▸ Required work: Below are the records. Reproduce the line that contains "Organisationen oder Unternehmen." and every line after it to the end, exactly and alone.

▸ Supplied entries:
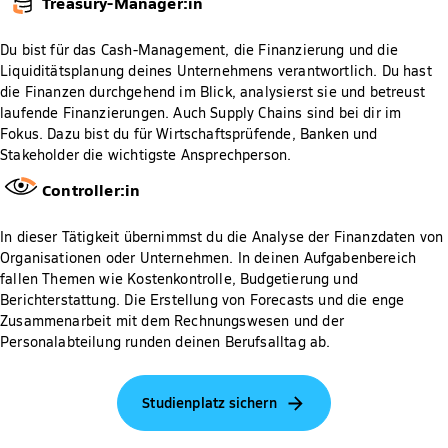
Treasury-Manager:in
Du bist für das Cash-Management, die Finanzierung und die
Liquiditätsplanung deines Unternehmens verantwortlich. Du hast
die Finanzen durchgehend im Blick, analysierst sie und betreust
laufende Finanzierungen. Auch Supply Chains sind bei dir im
Fokus. Dazu bist du für Wirtschaftsprüfende, Banken und
Stakeholder die wichtigste Ansprechperson.
Controller:in
In dieser Tätigkeit übernimmst du die Analyse der Finanzdaten von
Organisationen oder Unternehmen. In deinen Aufgabenbereich
fallen Themen wie Kostenkontrolle, Budgetierung und
Berichterstattung. Die Erstellung von Forecasts und die enge
Zusammenarbeit mit dem Rechnungswesen und der
Personalabteilung runden deinen Berufsalltag ab.
Studienplatz sichern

▸ Answer to this task:
Organisationen oder Unternehmen. In deinen Aufgabenbereich
fallen Themen wie Kostenkontrolle, Budgetierung und
Berichterstattung. Die Erstellung von Forecasts und die enge
Zusammenarbeit mit dem Rechnungswesen und der
Personalabteilung runden deinen Berufsalltag ab.
Studienplatz sichern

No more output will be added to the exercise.